Hello, Ley here again to review another chapter!

Firstly, I'd like to say that I think the previous chapter should've been a prologue. :) Usually in novels, people will spread out the information they give, or introduce it when the characters are first seen or introduced in the book, but prologue's are usually info-dumps to fill the reader in on information before the story takes place, which is what Chapter 1 was. Just a thought before I begin the review on this chapter!

First impressions... Yay! We get into the story and get to learn more about Everly's life! We also finally learned her name. And that she's female. I also learned that she's Ukrainian and has trouble learning English.

When I was reading this I felt... Excited for the future, happy, sad at times. This was the perfect mixture of emotions for a debut chapter!

My favorite line/quote is...

“No it's not. It sounds like animal noises and makes my head hurt.“


When her brother was complaining about her speaking Ukrainian, it made me giggle. This was funny xD You also have great dialogue and it read smoothly, so wonderful job on that.

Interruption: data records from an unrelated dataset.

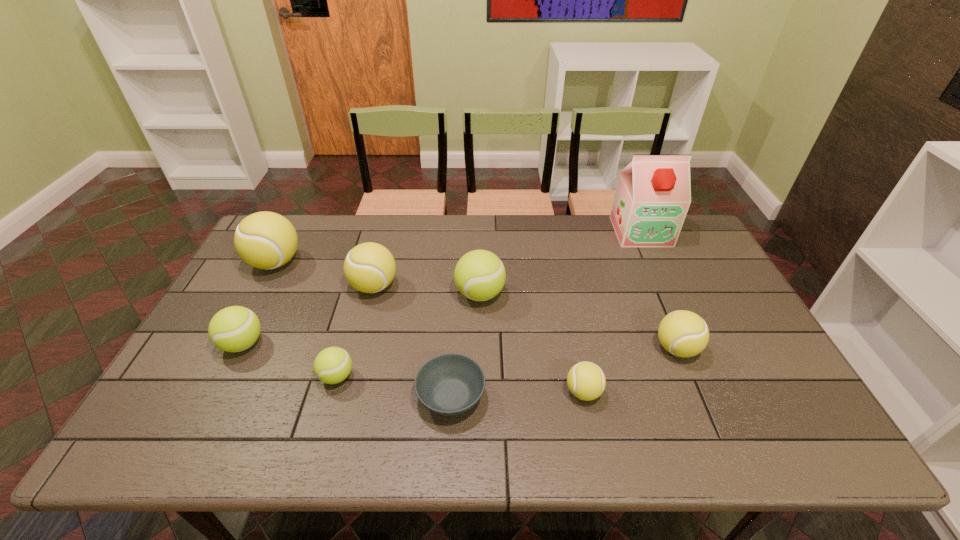 You are a GUI agent. You are given a task and a screenshot of the screen. Output one action in this format:
    pyautogui.click(x=<x>, y=<y>)
    Task: Click on the free space located 0.110m on the right of the smallest green tennis ball
    
    Given the screenshot: What is the action you would take?
    pyautogui.click(x=398, y=376)

Identify the location of vacant space situated 0.400m on the back of the nearest yellow tennis ball. (559, 271).

Find the location of a particular element. The height and width of the screenshot is (540, 960). vacant space located 0.210m on the right of the gray soup bowl is located at coordinates (572, 396).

Some things I would change would be...

I am on the top bunk in the apartment that is on top of the store and my skin feels scalding.


I feel like the 'on top of the store' was unnecessary as you could mention that when she leaves her apartment and you're describing the scene outside. This extra fact kind of made me reread the sentence because I wasn't sure that was relevant information at the time.

We sold our house for 525,000 and bought the store for 300,000, and even with 225,000 we're still drowning in bills.


525,000 what? Euros? American Money?
    These numbers need money signs in front of them ($)

but I never forgot that , even to this day.


A simple comma would fix this last sentence and tie the whole chapter together!

Overall... I'm even more investing in this novel! Try not to mention things that aren't needed, and try not to go off track when you're describing something. Happy writing, and I can't wait to read more of these chapters! :D

With Love,
Leya




twiggy says...


thanks so much for the review!!!




Think left and think right and think low and think high. Oh, the thinks you can think up if only you try!